## Directions
Retype only the lines below from the one with "dictadura de Pinochet, así como" to the one with "i afficher un", inclusive, skipping every image.

------------------------

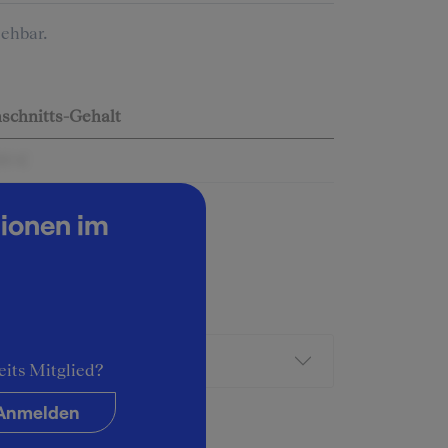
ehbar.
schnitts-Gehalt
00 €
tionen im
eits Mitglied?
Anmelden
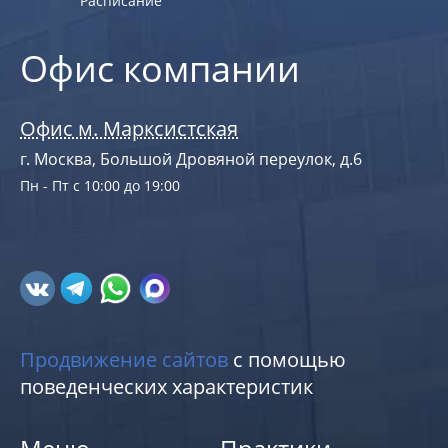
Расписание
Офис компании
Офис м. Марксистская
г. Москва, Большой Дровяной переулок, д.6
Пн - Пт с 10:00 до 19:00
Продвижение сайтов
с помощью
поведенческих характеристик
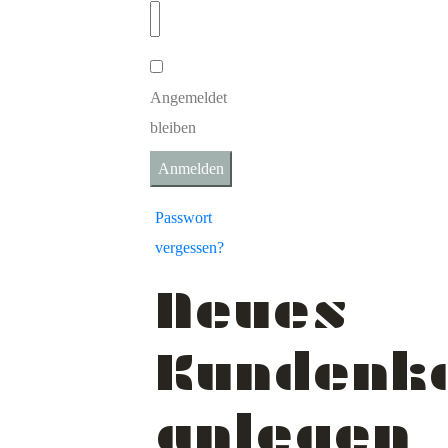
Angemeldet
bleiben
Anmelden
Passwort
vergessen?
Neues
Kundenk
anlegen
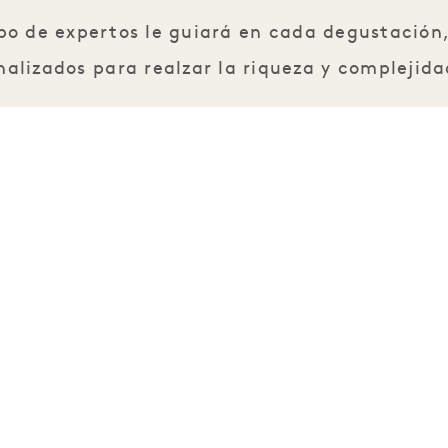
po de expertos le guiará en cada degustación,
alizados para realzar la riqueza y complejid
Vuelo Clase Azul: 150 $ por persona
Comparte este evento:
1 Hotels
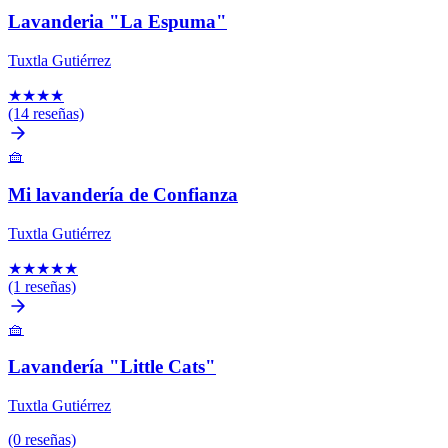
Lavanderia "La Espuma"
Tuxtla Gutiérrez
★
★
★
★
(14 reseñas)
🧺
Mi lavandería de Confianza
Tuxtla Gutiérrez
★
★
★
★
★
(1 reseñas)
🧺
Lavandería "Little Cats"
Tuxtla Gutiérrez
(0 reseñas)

------------------------

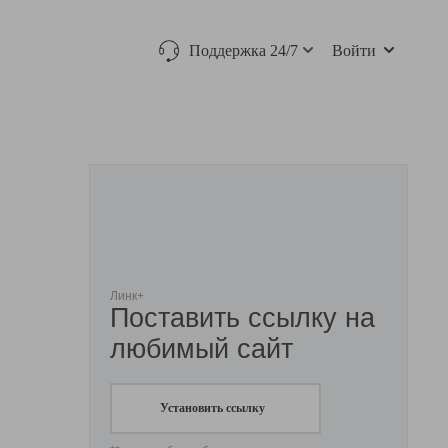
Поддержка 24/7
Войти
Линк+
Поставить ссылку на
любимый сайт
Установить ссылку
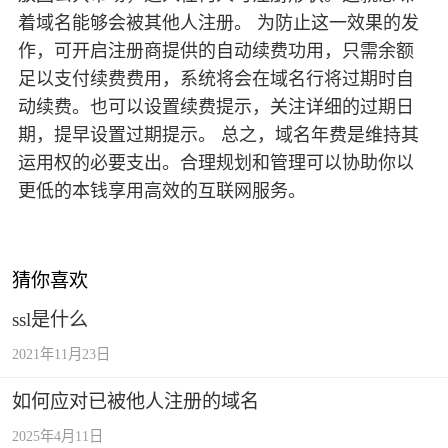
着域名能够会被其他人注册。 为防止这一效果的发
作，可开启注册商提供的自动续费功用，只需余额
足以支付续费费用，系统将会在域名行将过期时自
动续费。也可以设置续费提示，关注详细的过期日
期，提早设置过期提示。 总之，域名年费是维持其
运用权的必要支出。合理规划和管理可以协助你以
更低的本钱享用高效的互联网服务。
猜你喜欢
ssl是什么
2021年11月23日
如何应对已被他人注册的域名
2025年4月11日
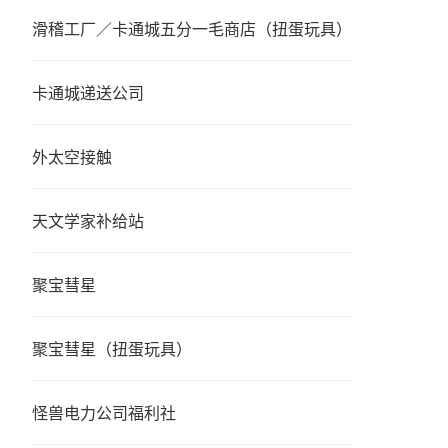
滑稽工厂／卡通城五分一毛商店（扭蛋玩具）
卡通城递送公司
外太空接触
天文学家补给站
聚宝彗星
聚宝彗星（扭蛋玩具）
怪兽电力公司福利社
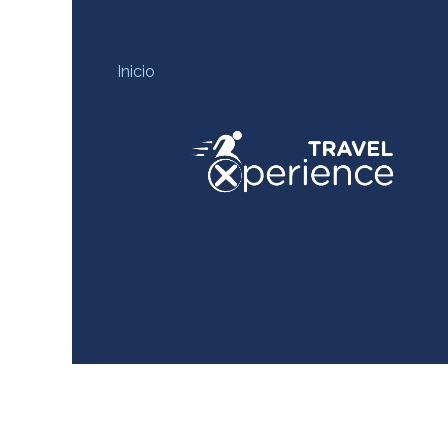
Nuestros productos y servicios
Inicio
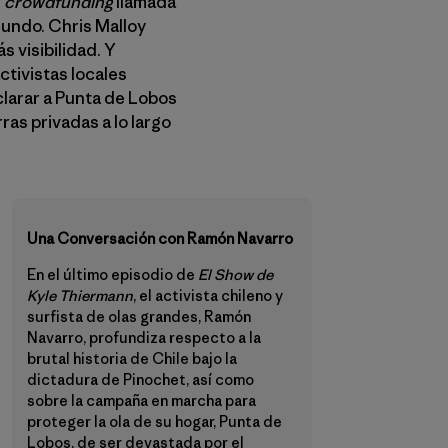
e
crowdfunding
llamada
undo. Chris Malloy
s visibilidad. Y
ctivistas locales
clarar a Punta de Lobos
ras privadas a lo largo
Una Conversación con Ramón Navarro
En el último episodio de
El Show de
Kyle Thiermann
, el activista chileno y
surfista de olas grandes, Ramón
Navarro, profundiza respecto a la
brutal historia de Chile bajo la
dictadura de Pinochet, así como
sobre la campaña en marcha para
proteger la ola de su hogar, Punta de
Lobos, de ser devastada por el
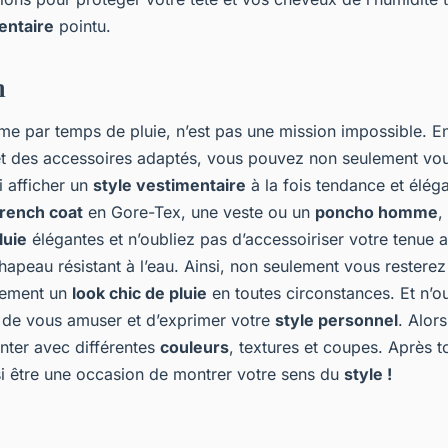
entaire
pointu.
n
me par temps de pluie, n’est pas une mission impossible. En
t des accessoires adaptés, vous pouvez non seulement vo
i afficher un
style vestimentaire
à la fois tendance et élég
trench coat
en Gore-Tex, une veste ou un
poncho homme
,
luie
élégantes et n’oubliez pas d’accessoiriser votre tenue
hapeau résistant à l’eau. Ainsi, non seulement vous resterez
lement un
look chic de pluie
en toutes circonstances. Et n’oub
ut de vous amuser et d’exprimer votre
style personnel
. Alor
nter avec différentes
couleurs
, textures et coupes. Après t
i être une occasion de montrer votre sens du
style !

------------------------

## Written solution
dictadura de Pinochet, así como
sobre la campaña en marcha para
proteger la ola de su hogar, Punta de
Lobos, de ser devastada por el
entaire
pointu.
n
me par temps de pluie, n’est pas une mission impossible. En
t des accessoires adaptés, vous pouvez non seulement vo
i afficher un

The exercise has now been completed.